__WORK TO COMPLETE__
Below are some records; return each one exactly as written.
INPUT DATA below:
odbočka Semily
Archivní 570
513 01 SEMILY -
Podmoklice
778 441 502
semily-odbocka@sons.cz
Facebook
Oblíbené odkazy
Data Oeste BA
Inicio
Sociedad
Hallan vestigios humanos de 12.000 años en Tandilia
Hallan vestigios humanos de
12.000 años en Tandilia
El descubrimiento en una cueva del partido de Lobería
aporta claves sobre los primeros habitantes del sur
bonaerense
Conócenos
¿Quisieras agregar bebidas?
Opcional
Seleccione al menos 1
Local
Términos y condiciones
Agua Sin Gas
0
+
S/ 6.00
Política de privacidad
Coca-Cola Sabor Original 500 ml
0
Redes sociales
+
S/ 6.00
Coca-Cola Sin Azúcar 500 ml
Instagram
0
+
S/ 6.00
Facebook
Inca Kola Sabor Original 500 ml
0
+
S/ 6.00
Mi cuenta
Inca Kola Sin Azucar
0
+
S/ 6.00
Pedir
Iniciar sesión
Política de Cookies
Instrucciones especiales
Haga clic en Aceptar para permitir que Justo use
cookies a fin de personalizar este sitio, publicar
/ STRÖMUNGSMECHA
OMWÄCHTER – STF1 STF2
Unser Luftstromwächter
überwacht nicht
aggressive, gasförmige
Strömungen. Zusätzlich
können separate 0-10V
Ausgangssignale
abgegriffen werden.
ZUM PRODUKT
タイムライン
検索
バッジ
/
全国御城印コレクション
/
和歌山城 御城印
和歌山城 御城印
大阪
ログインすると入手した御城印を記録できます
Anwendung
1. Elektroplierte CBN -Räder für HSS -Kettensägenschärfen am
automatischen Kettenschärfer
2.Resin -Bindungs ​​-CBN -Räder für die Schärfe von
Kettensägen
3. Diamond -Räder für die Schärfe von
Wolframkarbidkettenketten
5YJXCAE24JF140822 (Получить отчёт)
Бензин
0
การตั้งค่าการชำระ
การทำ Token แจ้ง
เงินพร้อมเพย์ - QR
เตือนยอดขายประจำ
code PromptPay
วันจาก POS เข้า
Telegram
End of INPUT DATA.
__TASK ANSWER__
odbočka Semily
Archivní 570
513 01 SEMILY -
Podmoklice
778 441 502
semily-odbocka@sons.cz
Facebook
Oblíbené odkazy
Data Oeste BA
Inicio
Sociedad
Hallan vestigios humanos de 12.000 años en Tandilia
Hallan vestigios humanos de
12.000 años en Tandilia
El descubrimiento en una cueva del partido de Lobería
aporta claves sobre los primeros habitantes del sur
bonaerense
Conócenos
¿Quisieras agregar bebidas?
Opcional
Seleccione al menos 1
Local
Términos y condiciones
Agua Sin Gas
0
+
S/ 6.00
Política de privacidad
Coca-Cola Sabor Original 500 ml
0
Redes sociales
+
S/ 6.00
Coca-Cola Sin Azúcar 500 ml
Instagram
0
+
S/ 6.00
Facebook
Inca Kola Sabor Original 500 ml
0
+
S/ 6.00
Mi cuenta
Inca Kola Sin Azucar
0
+
S/ 6.00
Pedir
Iniciar sesión
Política de Cookies
Instrucciones especiales
Haga clic en Aceptar para permitir que Justo use
cookies a fin de personalizar este sitio, publicar
/ STRÖMUNGSMECHA
OMWÄCHTER – STF1 STF2
Unser Luftstromwächter
überwacht nicht
aggressive, gasförmige
Strömungen. Zusätzlich
können separate 0-10V
Ausgangssignale
abgegriffen werden.
ZUM PRODUKT
タイムライン
検索
バッジ
/
全国御城印コレクション
/
和歌山城 御城印
和歌山城 御城印
大阪
ログインすると入手した御城印を記録できます
Anwendung
1. Elektroplierte CBN -Räder für HSS -Kettensägenschärfen am
automatischen Kettenschärfer
2.Resin -Bindungs ​​-CBN -Räder für die Schärfe von
Kettensägen
3. Diamond -Räder für die Schärfe von
Wolframkarbidkettenketten
5YJXCAE24JF140822 (Получить отчёт)
Бензин
0
การตั้งค่าการชำระ
การทำ Token แจ้ง
เงินพร้อมเพย์ - QR
เตือนยอดขายประจำ
code PromptPay
วันจาก POS เข้า
Telegram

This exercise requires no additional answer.